There came the psychic equivalent of a relieved sigh.
I said, “Many people know about the gathering here, and the one later with Lord Caltho.”
“Everyone knows about that one.”
“Yes, including some people you would probably rather didn’t.”
“The Empire?”
“Worse.”
She studied me for a moment, then said, “Come in.”
It was bigger than it had seemed from outside: one big room, with a stove in one corner, and a loft overhead that I’m sure contained the sleeping quarters. There were a lot of plain wooden chairs set out—at least twenty of them. I suspected the chairs accounted for most of the expense of the place.
She pointed me to one. I sat; she remained standing. Heh. Okay, so that’s how it was going to be.
“Boss, should you be talking out loud? Here? If I could listen—”
“Um. Damn. Good point.”
“Mind if we take a walk?” I said. She looked even more suspicious. I said, “The Empire may be hearing everything we say here, and, worse, someone else might be, too.”
She frowned, hesitated, then nodded abruptly. I stood up, we walked out the door and down the street. When we were a good distance away, I started talking, but she interrupted before I had a word out.
“Who are you?” she said.
“I gave you my name. What’s yours?”
“Brinea. Now who are you?”
“I’m what you’d call an independent factor. I’m not with the Empire—” she looked like she didn’t believe that “—or with anyone else. I have a friend who’s caught in the middle of it, which means I’m temporarily on your side.”
“My side is—”
“Spare me,” I said. “I have information you’ll want to know, and no interest whatever in politics, whether Imperial or anti-Imperial.”
She pressed her lips together and said, “What information is that?”
“Is today’s meeting, here, to plan for the meeting with Caltho?”
“That’s a question, not information.”
“All right. If it is, there is liable to be a disguised Jhereg assassin here, who is planning to kill Caltho and blame it on you.”
I suddenly had her attention. “Talk,” she said.
We turned a corner; with Loiosh and Rocza still in the cloak, I felt exposed, but I tried to stay alert. I only saw a few Easterners.
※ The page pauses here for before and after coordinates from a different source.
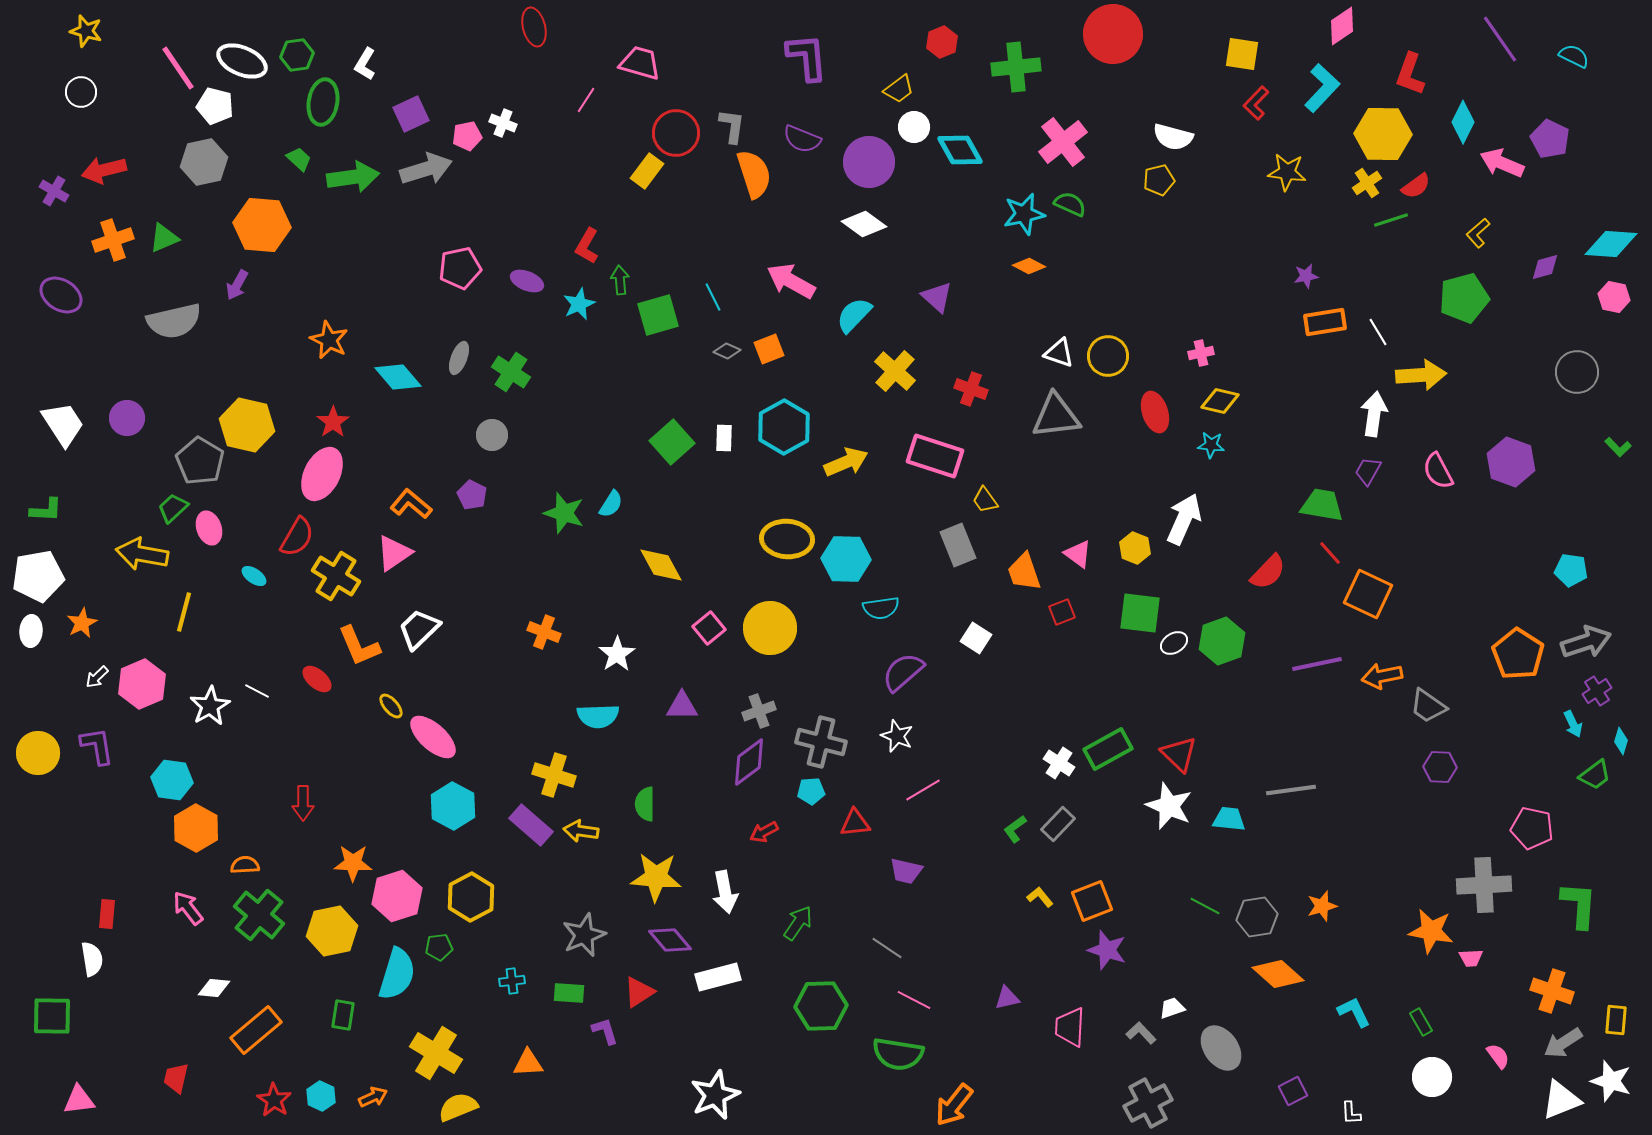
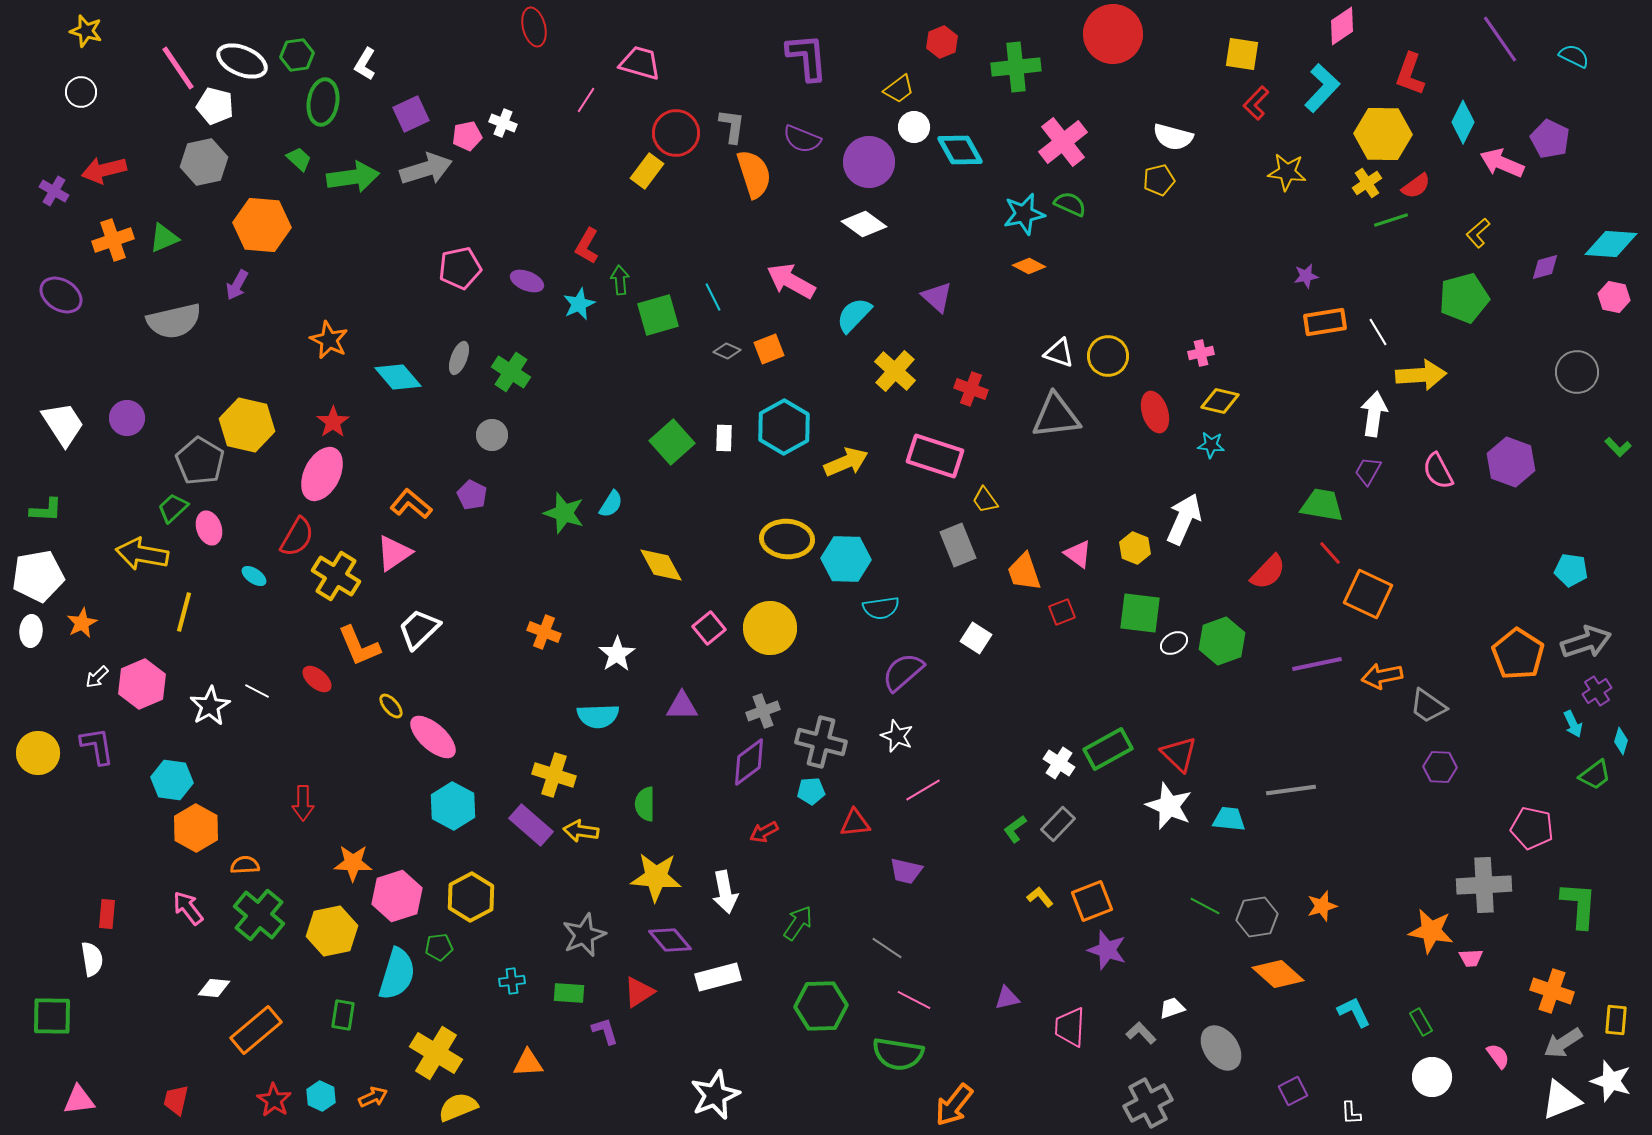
gray cross at (759, 711): moved 4 px right
red trapezoid at (176, 1078): moved 22 px down
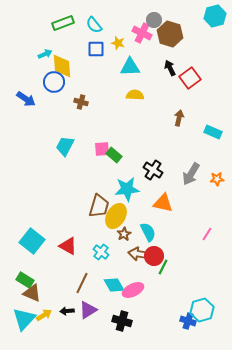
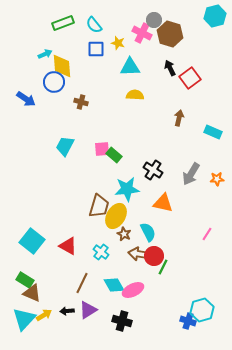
brown star at (124, 234): rotated 16 degrees counterclockwise
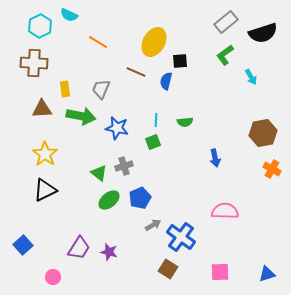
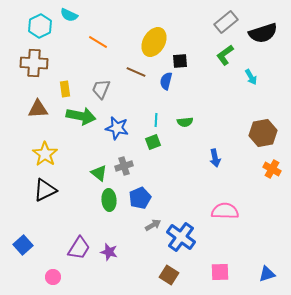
brown triangle: moved 4 px left
green ellipse: rotated 55 degrees counterclockwise
brown square: moved 1 px right, 6 px down
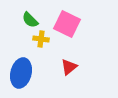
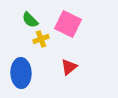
pink square: moved 1 px right
yellow cross: rotated 28 degrees counterclockwise
blue ellipse: rotated 16 degrees counterclockwise
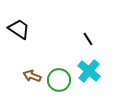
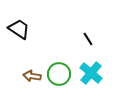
cyan cross: moved 2 px right, 2 px down
brown arrow: rotated 12 degrees counterclockwise
green circle: moved 6 px up
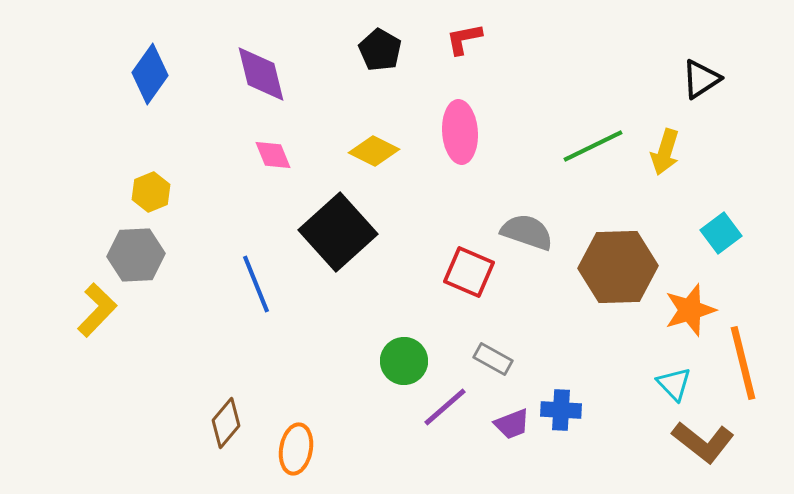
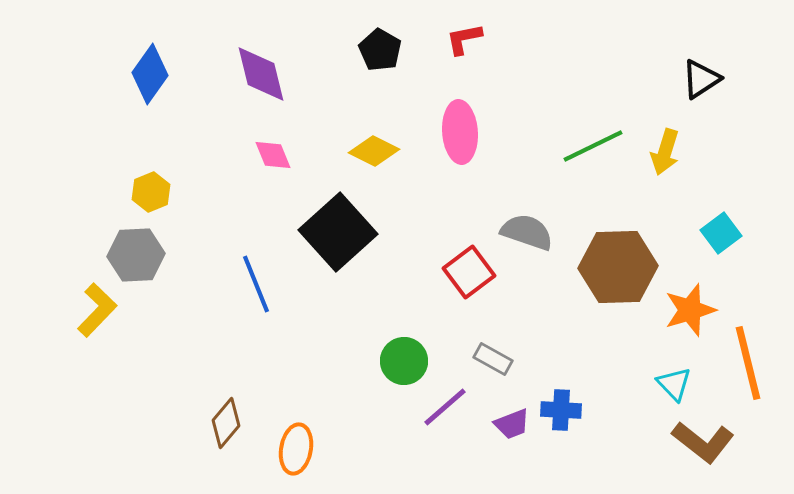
red square: rotated 30 degrees clockwise
orange line: moved 5 px right
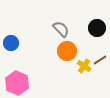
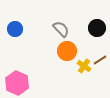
blue circle: moved 4 px right, 14 px up
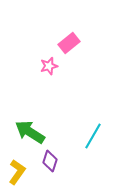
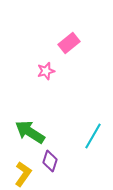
pink star: moved 3 px left, 5 px down
yellow L-shape: moved 6 px right, 2 px down
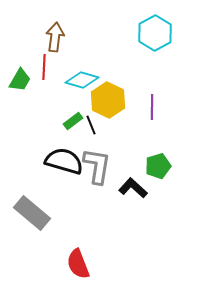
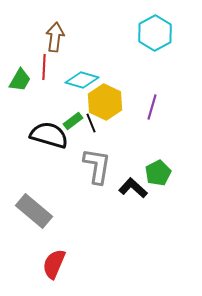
yellow hexagon: moved 3 px left, 2 px down
purple line: rotated 15 degrees clockwise
black line: moved 2 px up
black semicircle: moved 15 px left, 26 px up
green pentagon: moved 7 px down; rotated 10 degrees counterclockwise
gray rectangle: moved 2 px right, 2 px up
red semicircle: moved 24 px left; rotated 44 degrees clockwise
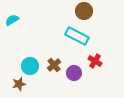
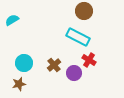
cyan rectangle: moved 1 px right, 1 px down
red cross: moved 6 px left, 1 px up
cyan circle: moved 6 px left, 3 px up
“The Jhereg,” I told her, “is working on a complicated scheme, along with the Orca and the—and another organization. To pull it off, they need to pressure the Empress. To pressure the Empress, they’re using the massacre in Tirma. If a legitimate investigation—”
“It won’t be a legitimate investigation,” she said. “They’ll just throw a black tarp over it and say it’s fine.”
“No, they’ll do a real investigation. Not because they care, but because the Empress is trying to get out of a jam, and that’s the only way to do it.”
“Maybe,” she said.
“The Jhereg needs to stop the investigation. To do that, they’re going to make it look like your group killed Assistant Investigator Caltho. Much outrage against you, probably a lot of arrests, and the investigation gets put on hold. That’s how they’re going to work it.”
She was quiet for ten or twelve paces, then she said, “Maybe.”
“I agree with the maybe. I think I’m right, but I could be wrong.”